▶ [Work required]: Needed from the data below: every line from the one with "LandschappenNL en Natuurmonumenten." up to and including the one with "in cui crediamo", repeated exactly and with nothing else.

▶ [Transcribed page contents]:
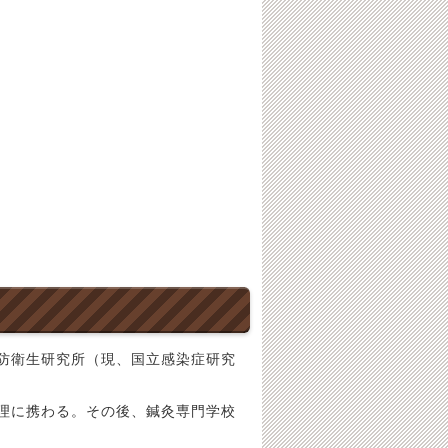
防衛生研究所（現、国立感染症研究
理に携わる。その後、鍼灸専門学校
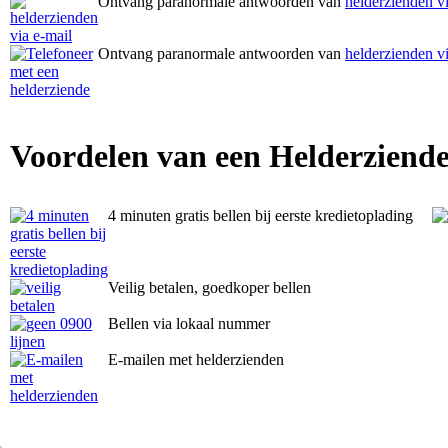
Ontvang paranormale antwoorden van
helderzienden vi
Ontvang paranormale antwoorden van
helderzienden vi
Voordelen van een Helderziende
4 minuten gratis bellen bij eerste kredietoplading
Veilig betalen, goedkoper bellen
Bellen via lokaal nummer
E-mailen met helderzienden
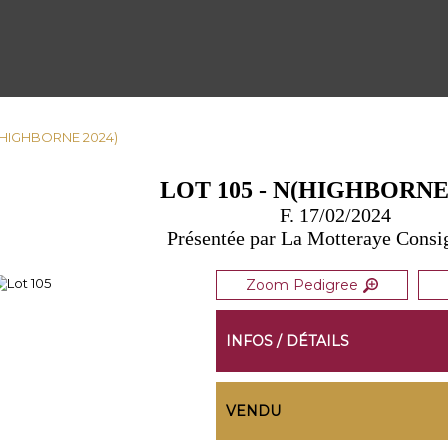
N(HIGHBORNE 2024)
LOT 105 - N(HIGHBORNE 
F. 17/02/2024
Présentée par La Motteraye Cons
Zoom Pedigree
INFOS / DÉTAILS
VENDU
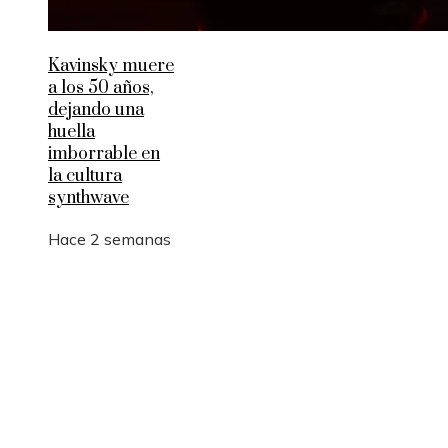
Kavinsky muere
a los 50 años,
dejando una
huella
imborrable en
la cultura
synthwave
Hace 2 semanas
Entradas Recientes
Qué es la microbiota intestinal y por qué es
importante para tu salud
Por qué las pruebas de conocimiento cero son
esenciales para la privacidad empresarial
--
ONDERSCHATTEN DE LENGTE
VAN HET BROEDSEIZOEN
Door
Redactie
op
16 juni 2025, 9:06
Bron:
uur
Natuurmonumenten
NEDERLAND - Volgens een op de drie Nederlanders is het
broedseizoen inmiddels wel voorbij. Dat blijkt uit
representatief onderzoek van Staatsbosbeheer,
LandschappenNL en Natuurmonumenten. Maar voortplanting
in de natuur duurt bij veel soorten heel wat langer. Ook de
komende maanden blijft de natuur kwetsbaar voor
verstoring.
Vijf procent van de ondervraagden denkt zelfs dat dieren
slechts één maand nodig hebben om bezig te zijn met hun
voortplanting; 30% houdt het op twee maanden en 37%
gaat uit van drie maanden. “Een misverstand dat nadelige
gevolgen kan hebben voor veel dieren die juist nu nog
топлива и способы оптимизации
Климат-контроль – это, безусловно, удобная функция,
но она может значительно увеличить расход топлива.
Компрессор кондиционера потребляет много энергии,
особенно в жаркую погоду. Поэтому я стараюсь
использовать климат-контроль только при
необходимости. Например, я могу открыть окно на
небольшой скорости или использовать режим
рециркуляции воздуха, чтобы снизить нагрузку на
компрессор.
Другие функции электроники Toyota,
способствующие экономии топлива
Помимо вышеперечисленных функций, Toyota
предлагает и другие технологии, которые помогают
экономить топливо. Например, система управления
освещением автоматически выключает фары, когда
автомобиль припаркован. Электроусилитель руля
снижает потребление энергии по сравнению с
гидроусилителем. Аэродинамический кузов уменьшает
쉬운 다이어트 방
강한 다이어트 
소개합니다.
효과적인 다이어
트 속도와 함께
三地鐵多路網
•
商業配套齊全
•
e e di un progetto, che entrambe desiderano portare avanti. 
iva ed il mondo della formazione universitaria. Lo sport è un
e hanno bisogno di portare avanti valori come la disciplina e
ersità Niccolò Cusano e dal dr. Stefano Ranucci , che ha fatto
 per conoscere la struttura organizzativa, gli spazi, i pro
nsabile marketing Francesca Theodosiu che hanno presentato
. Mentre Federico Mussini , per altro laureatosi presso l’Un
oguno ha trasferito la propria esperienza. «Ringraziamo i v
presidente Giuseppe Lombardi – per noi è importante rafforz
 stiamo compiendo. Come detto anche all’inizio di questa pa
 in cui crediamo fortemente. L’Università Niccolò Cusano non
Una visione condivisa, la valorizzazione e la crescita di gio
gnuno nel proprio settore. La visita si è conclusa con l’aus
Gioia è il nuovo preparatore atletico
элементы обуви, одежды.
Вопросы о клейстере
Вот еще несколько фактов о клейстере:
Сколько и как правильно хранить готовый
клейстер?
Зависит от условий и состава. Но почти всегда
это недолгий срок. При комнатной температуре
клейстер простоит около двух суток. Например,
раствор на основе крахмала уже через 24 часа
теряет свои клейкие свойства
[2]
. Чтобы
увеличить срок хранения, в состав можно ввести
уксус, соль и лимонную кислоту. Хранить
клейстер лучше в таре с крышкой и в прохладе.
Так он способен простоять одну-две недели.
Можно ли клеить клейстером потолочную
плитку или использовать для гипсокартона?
...
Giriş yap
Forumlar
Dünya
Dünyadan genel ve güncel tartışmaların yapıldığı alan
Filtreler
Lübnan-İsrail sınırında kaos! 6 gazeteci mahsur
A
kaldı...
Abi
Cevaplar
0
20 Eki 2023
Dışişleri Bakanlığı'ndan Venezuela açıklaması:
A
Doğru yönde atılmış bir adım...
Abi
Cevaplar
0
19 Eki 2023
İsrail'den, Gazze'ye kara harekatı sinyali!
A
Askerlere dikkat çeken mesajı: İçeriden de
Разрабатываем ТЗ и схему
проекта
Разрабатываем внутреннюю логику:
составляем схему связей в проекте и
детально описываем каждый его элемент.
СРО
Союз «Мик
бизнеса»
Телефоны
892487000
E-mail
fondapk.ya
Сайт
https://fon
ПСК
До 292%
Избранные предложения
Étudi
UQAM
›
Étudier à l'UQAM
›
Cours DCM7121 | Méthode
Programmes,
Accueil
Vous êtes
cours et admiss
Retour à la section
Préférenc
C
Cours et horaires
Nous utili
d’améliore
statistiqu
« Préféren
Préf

▶ [Expected answer]:
LandschappenNL en Natuurmonumenten. Maar voortplanting
in de natuur duurt bij veel soorten heel wat langer. Ook de
komende maanden blijft de natuur kwetsbaar voor
verstoring.
Vijf procent van de ondervraagden denkt zelfs dat dieren
slechts één maand nodig hebben om bezig te zijn met hun
voortplanting; 30% houdt het op twee maanden en 37%
gaat uit van drie maanden. “Een misverstand dat nadelige
gevolgen kan hebben voor veel dieren die juist nu nog
топлива и способы оптимизации
Климат-контроль – это, безусловно, удобная функция,
но она может значительно увеличить расход топлива.
Компрессор кондиционера потребляет много энергии,
особенно в жаркую погоду. Поэтому я стараюсь
использовать климат-контроль только при
необходимости. Например, я могу открыть окно на
небольшой скорости или использовать режим
рециркуляции воздуха, чтобы снизить нагрузку на
компрессор.
Другие функции электроники Toyota,
способствующие экономии топлива
Помимо вышеперечисленных функций, Toyota
предлагает и другие технологии, которые помогают
экономить топливо. Например, система управления
освещением автоматически выключает фары, когда
автомобиль припаркован. Электроусилитель руля
снижает потребление энергии по сравнению с
гидроусилителем. Аэродинамический кузов уменьшает
쉬운 다이어트 방
강한 다이어트 
소개합니다.
효과적인 다이어
트 속도와 함께
三地鐵多路網
•
商業配套齊全
•
e e di un progetto, che entrambe desiderano portare avanti. 
iva ed il mondo della formazione universitaria. Lo sport è un
e hanno bisogno di portare avanti valori come la disciplina e
ersità Niccolò Cusano e dal dr. Stefano Ranucci , che ha fatto
 per conoscere la struttura organizzativa, gli spazi, i pro
nsabile marketing Francesca Theodosiu che hanno presentato
. Mentre Federico Mussini , per altro laureatosi presso l’Un
oguno ha trasferito la propria esperienza. «Ringraziamo i v
presidente Giuseppe Lombardi – per noi è importante rafforz
 stiamo compiendo. Come detto anche all’inizio di questa pa
 in cui crediamo fortemente. L’Università Niccolò Cusano non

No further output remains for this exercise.